SECOND SECTION

CASE OF KUTLAR AND OCAKLI v. TURKEY

(Applications nos. 41433/06 and 47936/08)

JUDGMENT

STRASBOURG

1 February 2011

This judgment will become final in the circumstances set out in Article 44 § 2 of the Convention. It may be subject to editorial revision.

 

In the case of Kutlar and Ocaklı v. Turkey,

The European Court of Human Rights (Second Section), sitting as a Chamber composed of:

Françoise Tulkens, President, 
 Ireneu Cabral Barreto, 
 Dragoljub Popović, 
 Nona Tsotsoria, 
 Işıl Karakaş, 
 Kristina Pardalos, 
 Guido Raimondi, judges, 
and Stanley Naismith, Section Registrar,

Having deliberated in private on 11 January 2011,

Delivers the following judgment, which was adopted on that date:

PROCEDURE

1.  The case originated in two applications (nos. 41433/06 and 47936/08) against the Republic of Turkey lodged with the Court under Article 34 of the Convention for the Protection of Human Rights and Fundamental Freedoms (“the Convention”) by two Turkish nationals, Mr Taylan Kutlar and Mr Osman Nuri Ocaklı (“the applicants”), born in 1980 and 1966 respectively. The introduction dates of the applications and the names of the applicants' representatives are indicated in the appended table. The Turkish Government (“the Government”) were represented by their Agent.

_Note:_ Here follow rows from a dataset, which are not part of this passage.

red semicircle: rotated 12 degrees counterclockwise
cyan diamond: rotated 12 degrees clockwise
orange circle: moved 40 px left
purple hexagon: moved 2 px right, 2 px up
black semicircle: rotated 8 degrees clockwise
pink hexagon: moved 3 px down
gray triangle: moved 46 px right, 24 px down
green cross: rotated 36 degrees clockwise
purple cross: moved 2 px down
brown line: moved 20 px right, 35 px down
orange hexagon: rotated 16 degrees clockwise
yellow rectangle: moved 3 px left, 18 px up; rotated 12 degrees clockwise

2.  On 21 October 2009 the Court decided to give notice of the application to the Government. It was also decided to rule on the admissibility and merits of the applications at the same time (former Article 29 § 3).

THE FACTS

I.  THE CIRCUMSTANCES OF THE CASE

3.  The applicants are Turkish nationals, who were arrested and subsequently detained pending criminal proceedings brought against them on the charge of membership of the MLKP (the “Marxist Leninist Communist Party”), an illegal organisation. They are still in pre-trial detention. The information concerning the dates of the arrests, the dates of the orders for the applicants' pre-trial detention, the dates of the bills of indictment, the dates of the domestic court decisions, the total period of pre-trial detention, and the grounds for continued detention is set out in the appendix.

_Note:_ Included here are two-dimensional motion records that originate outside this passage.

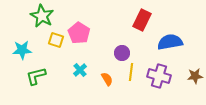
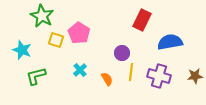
cyan star: rotated 24 degrees clockwise
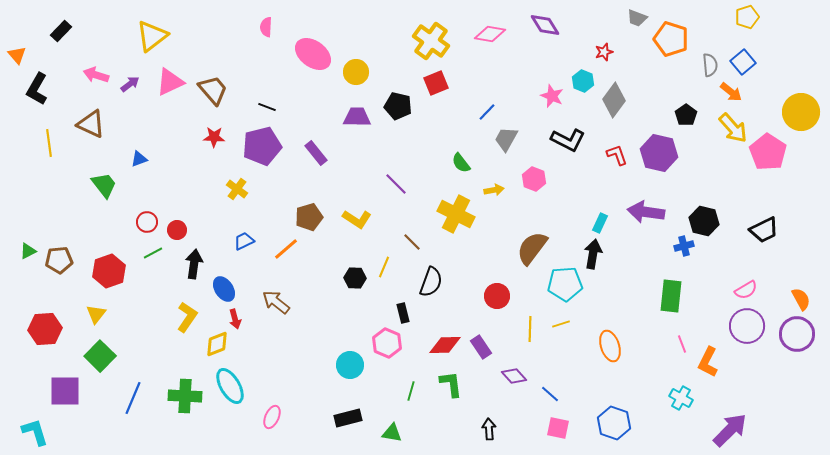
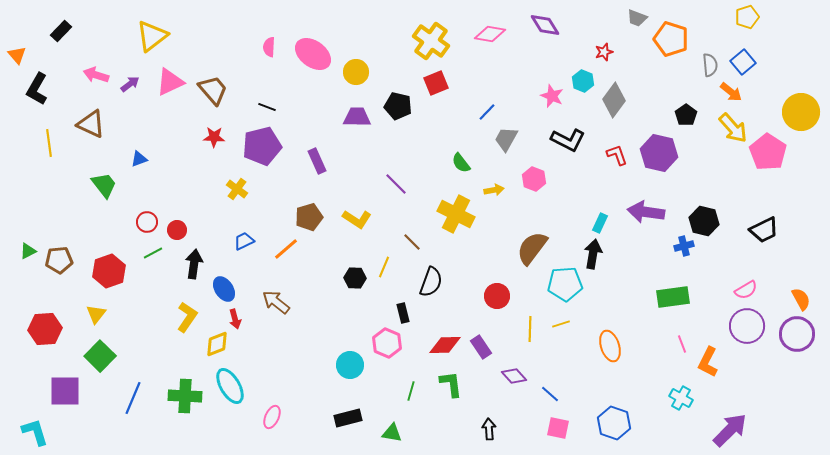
pink semicircle at (266, 27): moved 3 px right, 20 px down
purple rectangle at (316, 153): moved 1 px right, 8 px down; rotated 15 degrees clockwise
green rectangle at (671, 296): moved 2 px right, 1 px down; rotated 76 degrees clockwise
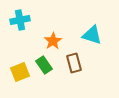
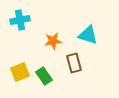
cyan triangle: moved 4 px left
orange star: rotated 24 degrees clockwise
green rectangle: moved 11 px down
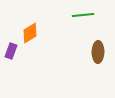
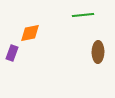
orange diamond: rotated 20 degrees clockwise
purple rectangle: moved 1 px right, 2 px down
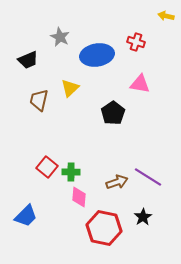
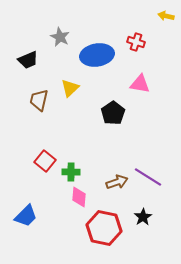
red square: moved 2 px left, 6 px up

II.  RELEVANT DOMESTIC LAW AND PRACTICE

4.  A description of the relevant domestic law and practice prior to the entry into force of the new Code of Criminal Procedure (the “CCP”; Law no. 5271) on 1 June 2005 may be found in Çobanoğlu and Budak v. Turkey (no. 45977/99, §§ 29-31, 30 January 2007). The current practice under the CCP is outlined in Şayık and Others v. Turkey (nos. 1966/07, 9965/07, 35245/07, 35250/07, 36561/07, 36591/07 and 40928/07, §§ 13-15, 8 December 2009).

THE LAW

I.  JOINDER

5.  Having regard to the similar subject matter of the applications, the Court finds it appropriate to join them.

II.  ALLEGED VIOLATION OF ARTICLE 5 OF THE CONVENTION

6.  The applicants complained under Article 5 § 3 of the Convention that the length of their pre-trial detention had been excessive. The applicant in application no. 47936/08 further complained under Article 5 § 4 of the Convention that there had been no effective remedy to challenge the length of his pre-trial detention.

7.  The Government contested the applicants' arguments.

A.  Admissibility

8.  The Government put forward various preliminary objections concerning exhaustion of domestic remedies and asked the Court to dismiss the complaints under Article 5 §§ 3 and 4 of the Convention, as required by Article 35 § 1 of the Convention.

9.  The Court notes that it has already examined similar submissions made by the respondent Government in other cases (see, for example, Koşti and Others v. Turkey, no. 74321/01, §§ 19-24, 3 May 2007; Şayık and Others v. Turkey, cited above, §§ 28-32 and Yiğitdoğan v. Turkey, no. 20827/08, § 19, 16 March 2010).

10.  The Government have not submitted any arguments which could lead the Court to reach a different conclusion in the instant case. Consequently, the Court rejects the Government's preliminary objection as to non-exhaustion of domestic remedies.

11.  The Government further argued that the applicants had failed to comply with the six-month rule under Article 35 of the Convention.

12.  The Court observes that the applicants are still in pre-trial detention. The Government's objection must therefore be rejected.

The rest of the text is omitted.